Freundlich isotherm of phenol red adsorption in the BC adsorbent

Electrostatic interaction is the most important mechanism for the adsorption of organic compounds on the biochar surface (Fig. 9). The pH substantially influences the kind and type of interaction that will take place between the dye molecules and adsorbent. As point of zero charge (pHpzc) of prepared biochar is 7.5, its surface is positively charged below this pHpzc, and under acidic conditions (low pH), phenol red occurs as a zwitterion, with the sulfate group having a negative charge and the ketone group carrying an extra proton [78]. The symbolic representation of this type is occasionally expressed as H2+PS. Here, phenol red is adsorbed on the surface of biochar due to the electrostatic interaction between these oppositely charged species [79]. Figure 10 shows the adsorption capacity (percentage) of the phenol red after several regeneration cycles. The adsorption capacity was found to decrease as the biochar is reused more frequently.
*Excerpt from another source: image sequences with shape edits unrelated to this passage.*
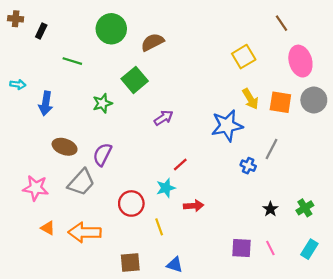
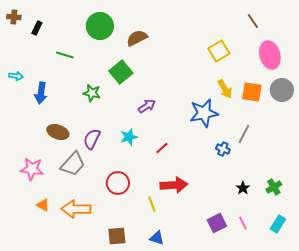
green star: (102, 103) -> (92, 93), turned 30
cyan star: (166, 188) -> (129, 137), moved
red arrow: (194, 206) -> (174, 185), size x1.5
yellow line: (159, 227) -> (152, 204), moved
purple square: (241, 248) -> (217, 223), turned -30

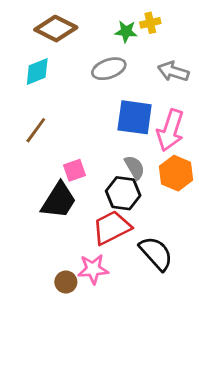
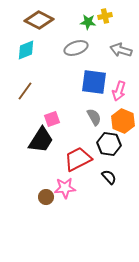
pink arrow: (170, 130) -> (119, 91), size x0.7
black hexagon: (123, 193) -> (109, 144), moved
black semicircle: (156, 253) -> (109, 177), size x0.6

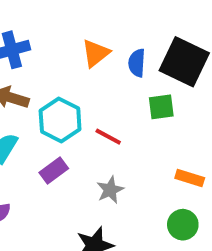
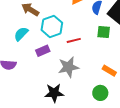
red line: (108, 137) -> (74, 40), turned -56
gray star: (110, 190) -> (68, 67), size x1.5

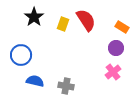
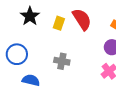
gray cross: (66, 86) -> (62, 61), moved

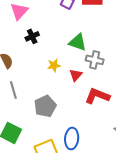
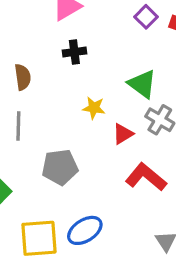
blue ellipse: (72, 139) -> (85, 230), turned 35

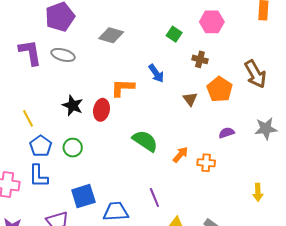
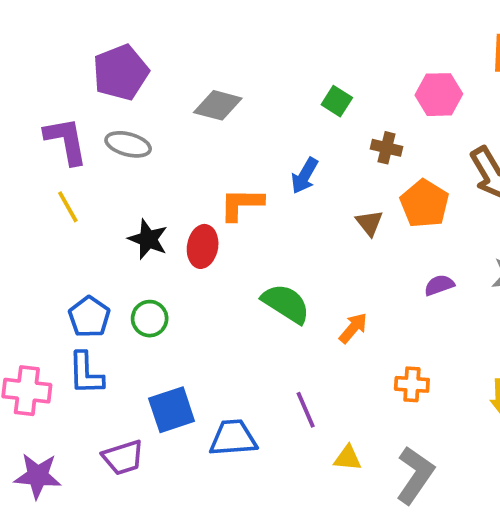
pink hexagon: (212, 22) -> (439, 95), moved
blue arrow: (156, 73) -> (305, 176), turned 66
yellow line: (28, 118) -> (68, 207), moved
orange cross: (206, 163) -> (412, 384), moved

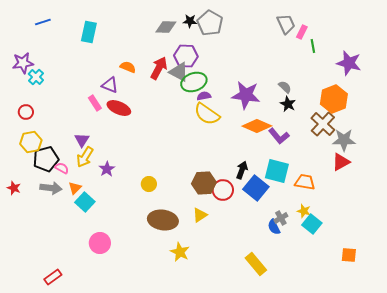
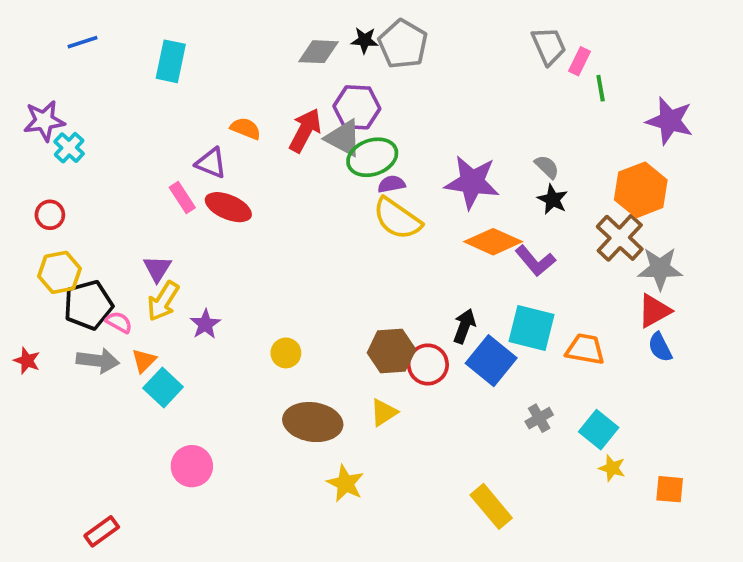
yellow star: (304, 211) -> (612, 468), moved
blue semicircle: (274, 227) -> (660, 347), moved

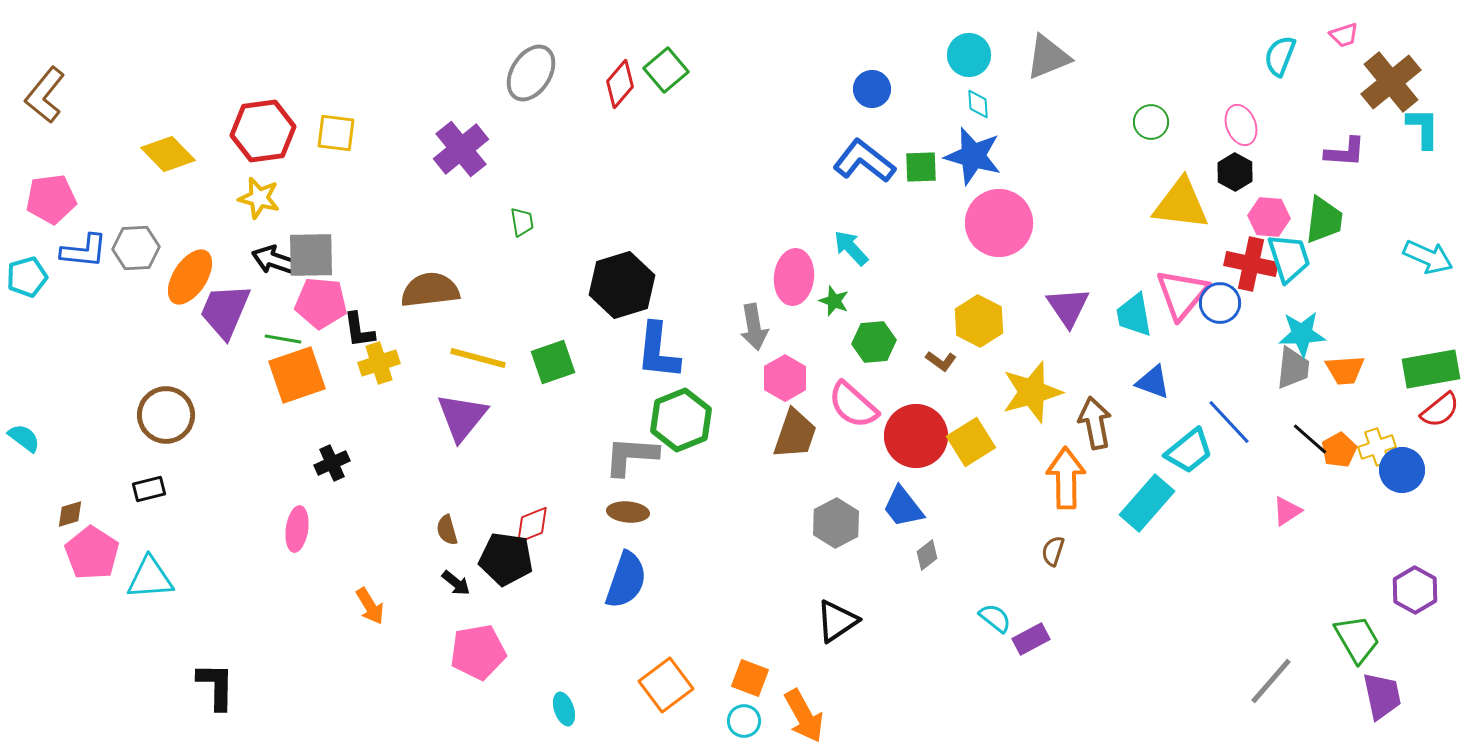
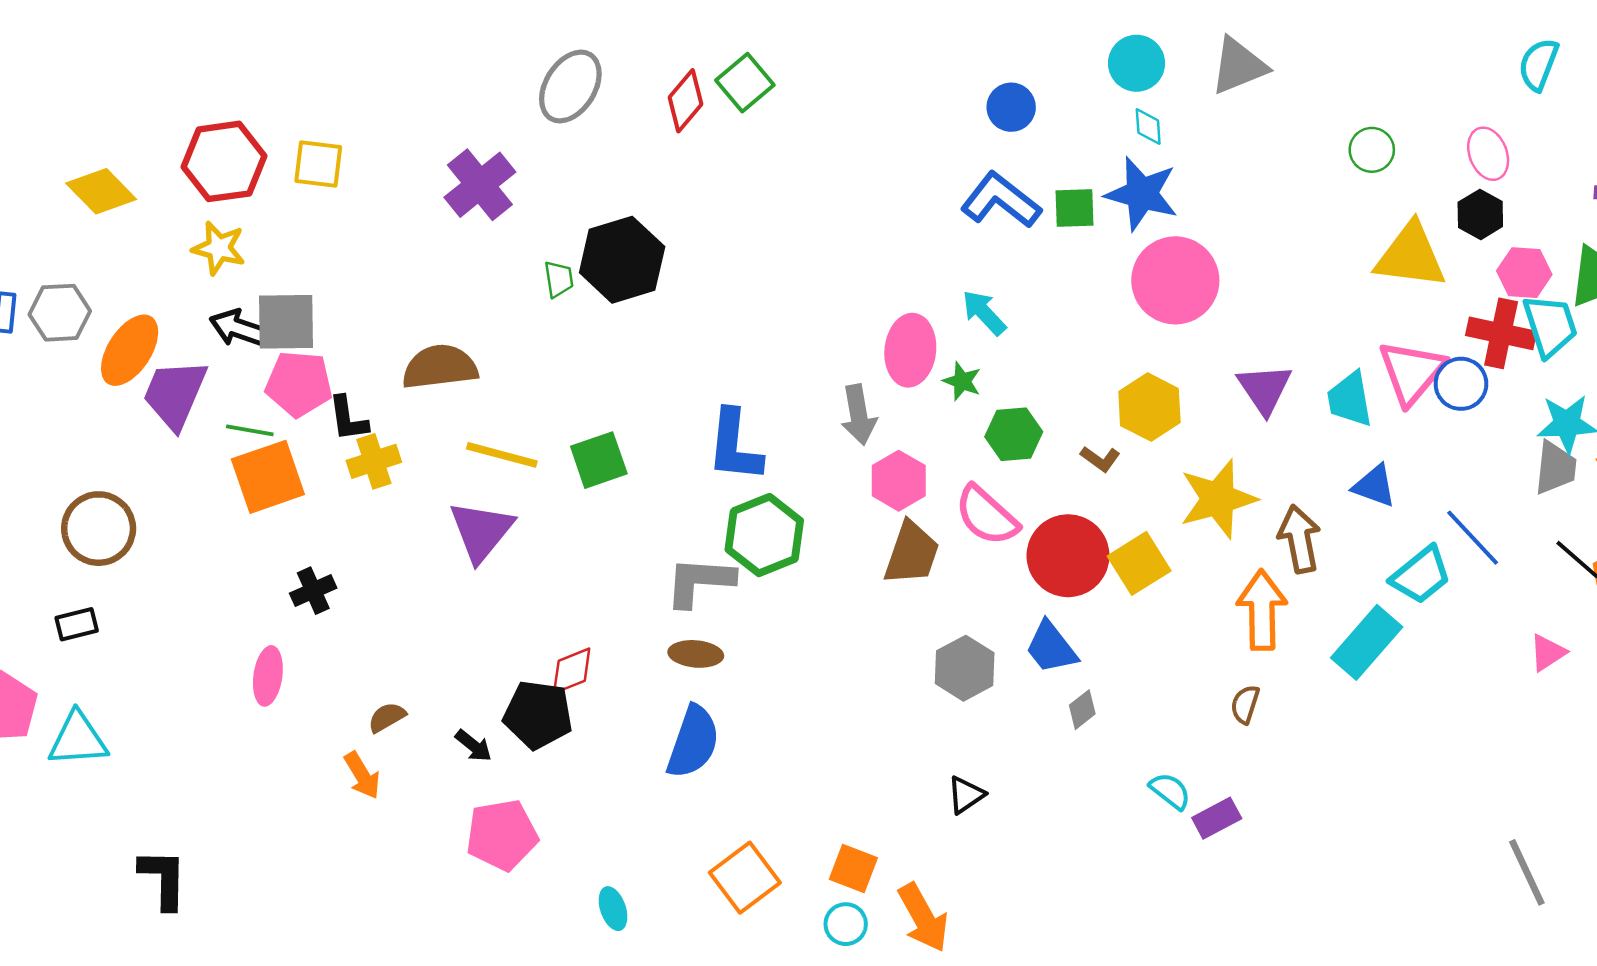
black hexagon: (622, 285) -> (622, 260), moved
brown semicircle: (447, 530) -> (387, 717), moved, turned 76
black triangle: (837, 621) -> (966, 795), size x0.7
gray line: (1271, 681) -> (1527, 872), turned -66

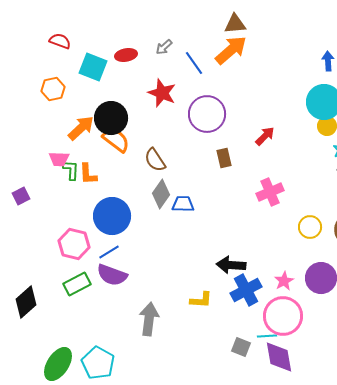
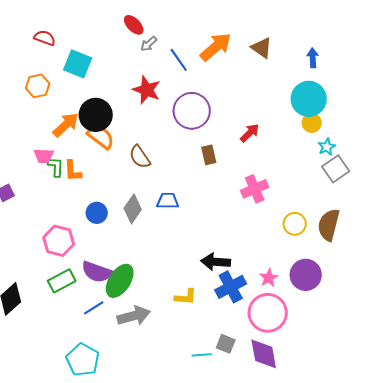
brown triangle: (235, 24) -> (262, 48), moved, turned 40
red ellipse: (126, 55) -> (134, 25), moved, turned 55
gray diamond: (161, 194) -> (133, 209), moved
blue circle: (112, 216) -> (97, 213), size x0.6
blue line: (109, 252) -> (94, 308), moved
gray arrow: (149, 319) -> (134, 316), turned 68
cyan line: (267, 336) -> (202, 355), moved
green ellipse: (58, 364) -> (120, 281), moved

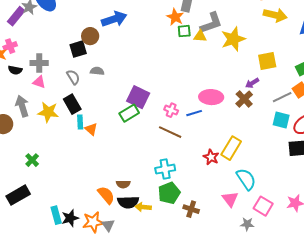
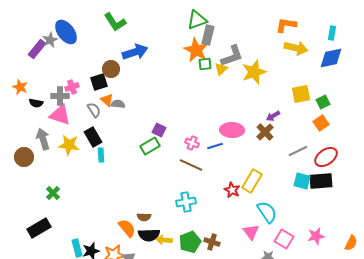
orange star: (175, 17) -> (196, 50), size x1.4
yellow triangle: (200, 36) -> (221, 69), turned -48
pink cross: (10, 46) -> (72, 87), moved
yellow square: (267, 61) -> (301, 94), moved
pink triangle: (39, 82) -> (60, 115), size x1.6
purple square: (138, 97) -> (159, 130), size x0.6
gray line: (282, 97) -> (298, 151), moved
cyan square: (281, 120) -> (302, 181), moved
orange triangle: (91, 129) -> (107, 100), moved
green pentagon: (169, 193) -> (190, 242), moved

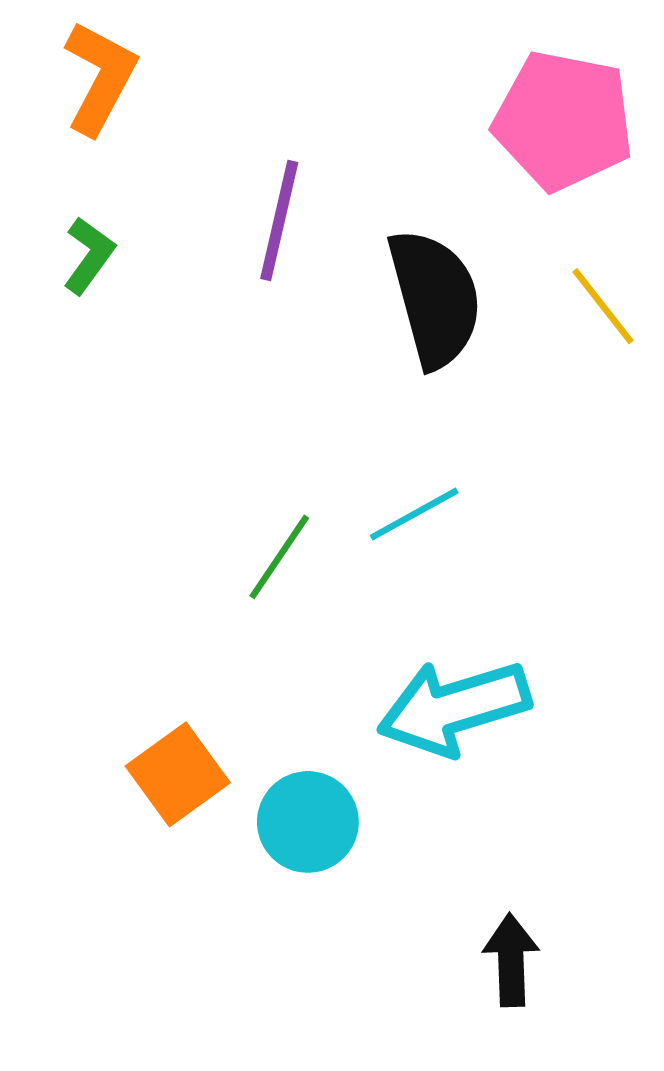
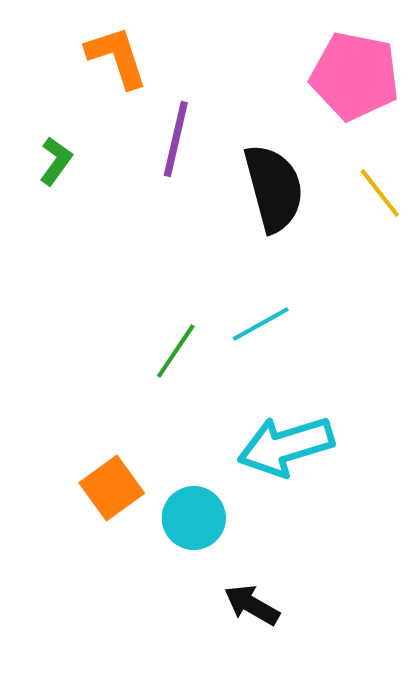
orange L-shape: (100, 78) -> (117, 57), moved, turned -46
black arrow: (511, 960) -> (252, 605), moved, turned -58

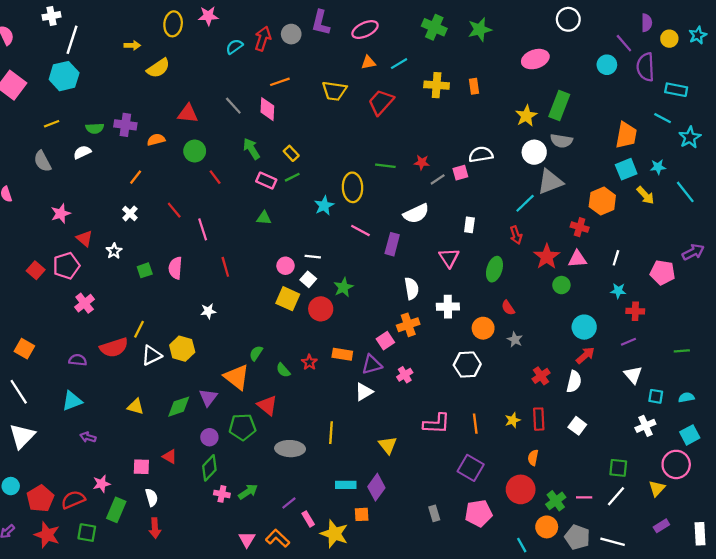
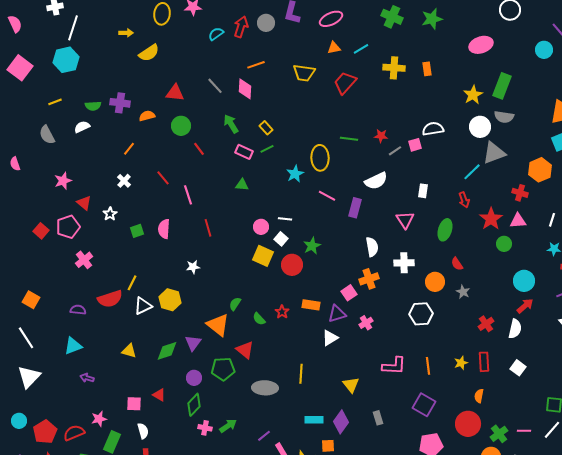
gray rectangle: (434, 513) -> (378, 418), moved

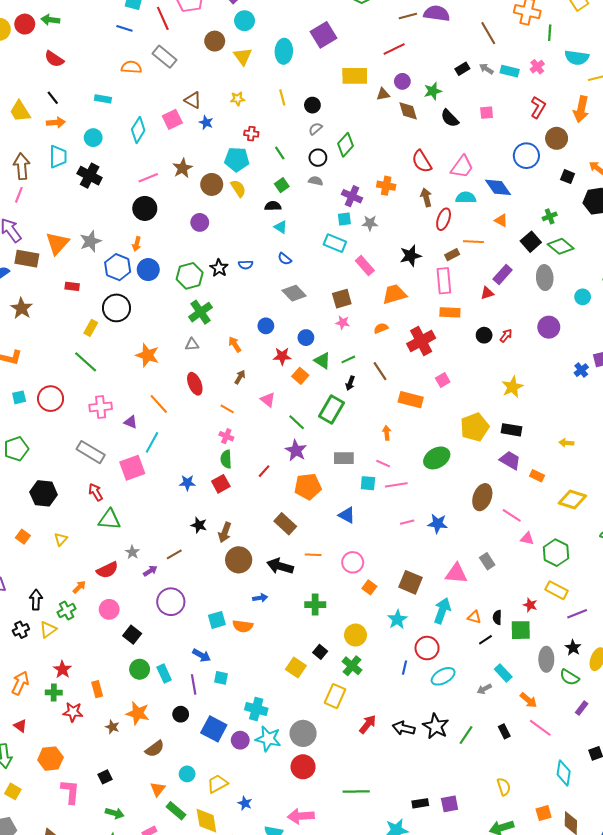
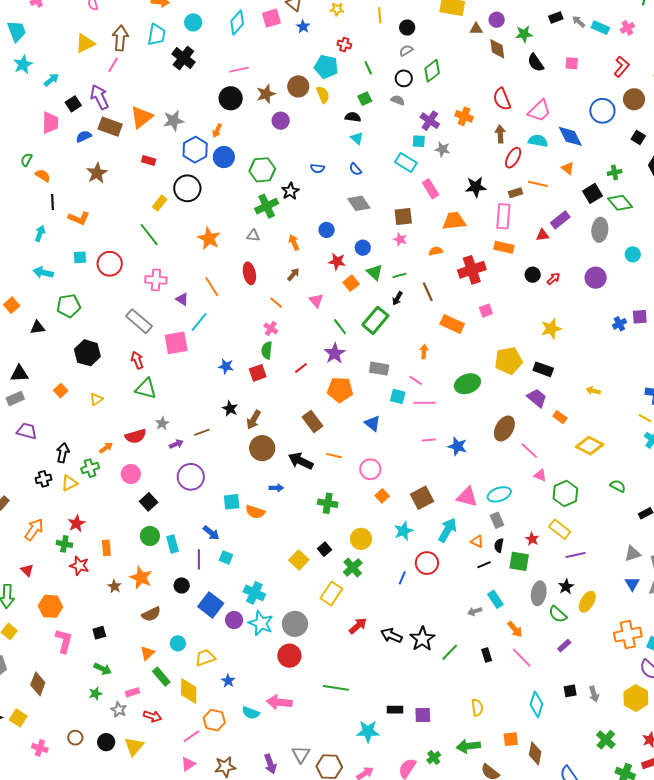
brown star: (183, 168) -> (266, 94), moved
black star: (219, 268) -> (290, 191), moved
gray rectangle: (487, 561) -> (497, 520), moved
brown square: (410, 582) -> (422, 498), turned 30
cyan ellipse: (443, 676) -> (499, 494), moved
The fresh biochar showed an adsorbing capacity of 98%, whereas after the 5th regeneration cycle, it dropped to 84%. This decrease in adsorption percentage can be attributed to the decrease/blockage of the adsorption sites and also changes in the physiochemical changes that occurred during the regeneration process [77]. Table 7 shows the phenol red adsorption capacity of the new BC with other previously reported adsorbents.

Fig. 9
figure 9

Schematic representation of adsorption process and mechanism

Fig. 10
figure 10

Adsorbent regeneration study

Table 7 Phenol red adsorption capacity of the new BC and other previously reported adsorbents

7 Conclusion

This new BC is found to have a surface area (SBET) of 28.04 m2/g, a pore diameter (d) of 3.052 nm, and a total pore volume (Vtot) of 0.0552 cm3/g. BC possesses a nanostructure with particle sizes ranging from 70 to 90 nm. The extensive scientific study found that BC could effectively remove phenol red from aqueous solutions. This new BC showed nearly 98% adsorption efficiency, when 200 mg/l BC was exposed to 30 ppm phenol red for 60 min in 250 ml solution volume. Statistical study findings, supported by careful hypothesis, confirmed BC efficiency and showed how critical variables affect adsorption. These findings can help adjust adsorption processes under different conditions, making BC more viable for similar applications. The isotherm results suggest that the BC can confirm to Langmuir and Freundlich models and handle different phenol red concentrations in aqueous solutions. This basic understanding of the adsorption mechanism proposed for BC design and its application. The combination of statistical study data, hypothesis testing, and isotherm analysis supports its use in phenol red contamination problems. This study advances our understanding of BC-based adsorption and helps us find a sustainable and effective phenol red mitigation strategy for aquatic settings. This study uses BC and statistical analysis to assess BC’s phenol red adsorption. Integrating Langmuir and Freundlich models with statistical techniques allows a full assessment of BC adsorption capability, advancing sustainable water filtration.